Entrar em águas turvas,
pisotear no lagar as uvas,
enquanto o mosto fermenta.

Pensar sabor em ponta de língua,
para que nada morra à míngua
no solo de todo querer.
Em maceração curta,
que o vinho se faça,
da cor, sabor, fermento, das cascas...
Servindo enfim aos prazeres das taças.
(Taciana Valença)

SIMPLES ASSIM


          Apressada e já com a chave na porta olhou o chinelo virado. Voltou e desvirou. Vez por outra batia uma crendice. Lembrou: se deixar o chinelo virado a mãe morre! Um gesto poderia salvar a grande mulher da vida dela. Voltou e desvirou. Olhou para as plantas e lembrou não ter regado. Já com a porta aberta novamente voltou. Regou todas elas. Resolveu até cantarolar, menosprezando a pressa que insistia em puxar pelos braços. Você não me dá ordem, pensou.
          Certas coisas com a idade vão virando toques e sem querer vão tomando teu tempo, dando as coordenadas como se não dominasse mais os próprios quereres. Obedecer aos toques ou à pressa? Uma puxava para dentro, a outra para fora. E entre as duas quem era ela enfim? Pra lá e pra cá sob o comando de tudo, exceto dela própria.
          Compromisso do lado de fora. Teria que ir! Teria? Queria? Batendo a porta, deixou-se cair no sofá. Olhou a garrafa de vinho ainda fechada. Tirou os sapatos, largou a bolsa ao lado e levantou já descalça. Colocou a bebida na geladeira.
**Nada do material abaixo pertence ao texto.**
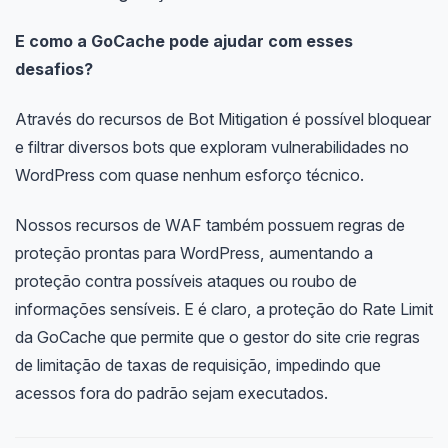
E como a GoCache pode ajudar com esses
desafios?
Através do recursos de Bot Mitigation é possível bloquear
e filtrar diversos bots que exploram vulnerabilidades no
WordPress com quase nenhum esforço técnico.
Nossos recursos de WAF também possuem regras de
proteção prontas para WordPress, aumentando a
proteção contra possíveis ataques ou roubo de
informações sensíveis. E é claro, a proteção do Rate Limit
da GoCache que permite que o gestor do site crie regras
de limitação de taxas de requisição, impedindo que
acessos fora do padrão sejam executados.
Foi só o tempo de tirar a roupa e com um bom banho deixar a cara lavada novamente.
          Abriu o vinho. Agora é entre nós! Dane-se o compromisso, tudo pode esperar, afinal. Era tão simples o que realmente queria naquela tarde: seguir a pulsação do seu coração, deixar-se largar em si mesma. Simples assim.